[Extracted information Boundary: Start]
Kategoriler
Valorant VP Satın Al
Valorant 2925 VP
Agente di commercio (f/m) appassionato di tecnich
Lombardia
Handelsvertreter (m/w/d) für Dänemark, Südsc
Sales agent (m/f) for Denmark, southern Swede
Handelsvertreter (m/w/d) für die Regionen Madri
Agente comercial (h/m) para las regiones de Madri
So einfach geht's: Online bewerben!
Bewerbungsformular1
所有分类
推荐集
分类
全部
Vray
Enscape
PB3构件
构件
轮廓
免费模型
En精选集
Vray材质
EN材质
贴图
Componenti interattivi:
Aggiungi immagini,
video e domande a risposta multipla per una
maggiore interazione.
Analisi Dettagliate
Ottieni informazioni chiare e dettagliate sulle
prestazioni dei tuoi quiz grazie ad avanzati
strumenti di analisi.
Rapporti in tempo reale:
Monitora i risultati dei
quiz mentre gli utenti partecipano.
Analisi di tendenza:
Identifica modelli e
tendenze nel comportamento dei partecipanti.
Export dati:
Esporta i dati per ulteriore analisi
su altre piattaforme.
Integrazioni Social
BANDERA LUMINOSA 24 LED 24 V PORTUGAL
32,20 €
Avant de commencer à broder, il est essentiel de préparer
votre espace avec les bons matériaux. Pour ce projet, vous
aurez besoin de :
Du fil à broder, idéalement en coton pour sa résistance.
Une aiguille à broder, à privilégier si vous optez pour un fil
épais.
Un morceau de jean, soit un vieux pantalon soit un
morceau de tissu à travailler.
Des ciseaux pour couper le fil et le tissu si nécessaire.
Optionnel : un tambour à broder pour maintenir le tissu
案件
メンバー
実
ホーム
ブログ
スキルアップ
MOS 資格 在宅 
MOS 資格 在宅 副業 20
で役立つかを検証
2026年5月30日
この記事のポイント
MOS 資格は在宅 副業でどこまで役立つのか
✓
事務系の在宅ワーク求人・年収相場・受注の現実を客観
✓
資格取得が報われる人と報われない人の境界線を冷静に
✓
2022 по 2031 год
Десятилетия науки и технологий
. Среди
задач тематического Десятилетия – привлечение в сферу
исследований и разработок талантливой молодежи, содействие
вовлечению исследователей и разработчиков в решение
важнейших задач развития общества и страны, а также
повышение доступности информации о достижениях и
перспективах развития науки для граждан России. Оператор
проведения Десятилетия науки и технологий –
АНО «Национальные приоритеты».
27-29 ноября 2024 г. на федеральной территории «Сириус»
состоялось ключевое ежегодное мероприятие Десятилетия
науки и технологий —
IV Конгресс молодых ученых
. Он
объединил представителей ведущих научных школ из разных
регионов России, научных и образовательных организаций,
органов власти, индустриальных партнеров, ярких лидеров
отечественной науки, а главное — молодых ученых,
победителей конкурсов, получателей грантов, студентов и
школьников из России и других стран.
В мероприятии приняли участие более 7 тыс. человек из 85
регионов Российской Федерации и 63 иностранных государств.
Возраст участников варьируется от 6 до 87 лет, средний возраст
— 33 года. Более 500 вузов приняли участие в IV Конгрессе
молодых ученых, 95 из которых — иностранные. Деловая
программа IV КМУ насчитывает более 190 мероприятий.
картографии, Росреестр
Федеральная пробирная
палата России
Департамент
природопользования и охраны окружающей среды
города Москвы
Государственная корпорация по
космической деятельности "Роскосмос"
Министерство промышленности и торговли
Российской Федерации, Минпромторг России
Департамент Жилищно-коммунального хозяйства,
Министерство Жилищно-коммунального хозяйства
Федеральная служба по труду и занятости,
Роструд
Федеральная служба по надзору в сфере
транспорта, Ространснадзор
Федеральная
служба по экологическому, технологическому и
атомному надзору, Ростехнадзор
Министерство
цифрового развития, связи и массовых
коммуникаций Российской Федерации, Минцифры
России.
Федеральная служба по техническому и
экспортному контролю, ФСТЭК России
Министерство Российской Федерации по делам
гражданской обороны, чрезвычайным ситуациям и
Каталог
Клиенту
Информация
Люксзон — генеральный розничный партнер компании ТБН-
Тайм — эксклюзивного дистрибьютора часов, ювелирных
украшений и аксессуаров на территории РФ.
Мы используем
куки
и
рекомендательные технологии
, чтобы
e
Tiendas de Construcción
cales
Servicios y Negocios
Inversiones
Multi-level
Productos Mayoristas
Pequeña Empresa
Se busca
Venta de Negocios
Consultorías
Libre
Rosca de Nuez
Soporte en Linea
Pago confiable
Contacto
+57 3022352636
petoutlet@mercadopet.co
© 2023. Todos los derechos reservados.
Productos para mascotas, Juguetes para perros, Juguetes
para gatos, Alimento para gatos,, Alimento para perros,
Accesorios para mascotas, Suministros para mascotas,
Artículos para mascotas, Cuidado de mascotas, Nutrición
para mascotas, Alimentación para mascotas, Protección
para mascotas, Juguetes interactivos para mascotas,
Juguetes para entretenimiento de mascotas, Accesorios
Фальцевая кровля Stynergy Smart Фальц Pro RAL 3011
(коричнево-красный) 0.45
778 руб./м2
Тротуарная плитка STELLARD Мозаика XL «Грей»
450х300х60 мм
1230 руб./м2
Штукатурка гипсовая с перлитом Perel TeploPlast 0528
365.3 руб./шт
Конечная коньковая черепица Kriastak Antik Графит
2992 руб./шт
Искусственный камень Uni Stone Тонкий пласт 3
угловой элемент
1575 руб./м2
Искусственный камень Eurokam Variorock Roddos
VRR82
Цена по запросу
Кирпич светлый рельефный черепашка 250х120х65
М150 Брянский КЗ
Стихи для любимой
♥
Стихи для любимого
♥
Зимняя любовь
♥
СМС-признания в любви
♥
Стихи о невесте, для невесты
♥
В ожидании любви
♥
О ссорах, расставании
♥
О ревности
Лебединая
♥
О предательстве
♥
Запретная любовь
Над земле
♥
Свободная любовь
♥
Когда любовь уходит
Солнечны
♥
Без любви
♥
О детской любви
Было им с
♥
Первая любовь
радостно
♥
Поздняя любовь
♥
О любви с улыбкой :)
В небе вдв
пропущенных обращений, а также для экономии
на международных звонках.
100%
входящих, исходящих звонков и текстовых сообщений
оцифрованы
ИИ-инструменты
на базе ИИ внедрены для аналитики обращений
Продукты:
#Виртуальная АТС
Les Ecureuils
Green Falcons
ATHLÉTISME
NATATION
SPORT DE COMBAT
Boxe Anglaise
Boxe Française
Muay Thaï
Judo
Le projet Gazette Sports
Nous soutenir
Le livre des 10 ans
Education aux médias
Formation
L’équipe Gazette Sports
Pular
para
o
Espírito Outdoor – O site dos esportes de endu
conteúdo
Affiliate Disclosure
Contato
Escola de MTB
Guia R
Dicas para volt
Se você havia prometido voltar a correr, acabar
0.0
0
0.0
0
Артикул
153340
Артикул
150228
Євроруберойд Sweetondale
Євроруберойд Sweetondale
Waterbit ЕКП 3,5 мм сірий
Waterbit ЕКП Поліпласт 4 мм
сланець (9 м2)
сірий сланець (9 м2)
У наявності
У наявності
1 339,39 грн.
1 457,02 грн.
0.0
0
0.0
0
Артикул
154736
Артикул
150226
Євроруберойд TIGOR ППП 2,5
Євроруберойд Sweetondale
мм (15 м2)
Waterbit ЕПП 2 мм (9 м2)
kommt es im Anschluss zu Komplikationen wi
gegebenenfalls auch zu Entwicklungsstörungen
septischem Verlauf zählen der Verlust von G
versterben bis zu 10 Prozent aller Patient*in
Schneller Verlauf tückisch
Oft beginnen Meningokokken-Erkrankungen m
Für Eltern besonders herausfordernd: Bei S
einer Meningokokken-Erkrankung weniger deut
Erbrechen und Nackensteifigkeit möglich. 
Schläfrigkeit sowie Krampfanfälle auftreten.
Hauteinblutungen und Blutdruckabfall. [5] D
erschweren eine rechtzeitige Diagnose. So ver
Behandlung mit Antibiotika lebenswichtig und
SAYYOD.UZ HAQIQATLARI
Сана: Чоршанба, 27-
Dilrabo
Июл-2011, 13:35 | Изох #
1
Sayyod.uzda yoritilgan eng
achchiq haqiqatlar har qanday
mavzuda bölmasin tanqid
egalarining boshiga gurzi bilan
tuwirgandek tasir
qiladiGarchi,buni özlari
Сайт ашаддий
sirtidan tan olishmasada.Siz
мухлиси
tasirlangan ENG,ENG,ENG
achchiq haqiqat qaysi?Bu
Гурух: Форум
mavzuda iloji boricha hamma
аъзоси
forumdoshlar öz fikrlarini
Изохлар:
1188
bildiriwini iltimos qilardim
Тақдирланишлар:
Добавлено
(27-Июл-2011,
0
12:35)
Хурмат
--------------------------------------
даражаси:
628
[Extracted information Boundary: End]
[Your instructions]
Everything from the line containing "mavzuda bölmasin tanqid" through the last line of the listing must be reproduced exactly, and no other line.

[Output of the task]
mavzuda bölmasin tanqid
egalarining boshiga gurzi bilan
tuwirgandek tasir
qiladiGarchi,buni özlari
Сайт ашаддий
sirtidan tan olishmasada.Siz
мухлиси
tasirlangan ENG,ENG,ENG
achchiq haqiqat qaysi?Bu
Гурух: Форум
mavzuda iloji boricha hamma
аъзоси
forumdoshlar öz fikrlarini
Изохлар:
1188
bildiriwini iltimos qilardim
Тақдирланишлар:
Добавлено
(27-Июл-2011,
0
12:35)
Хурмат
--------------------------------------
даражаси:
628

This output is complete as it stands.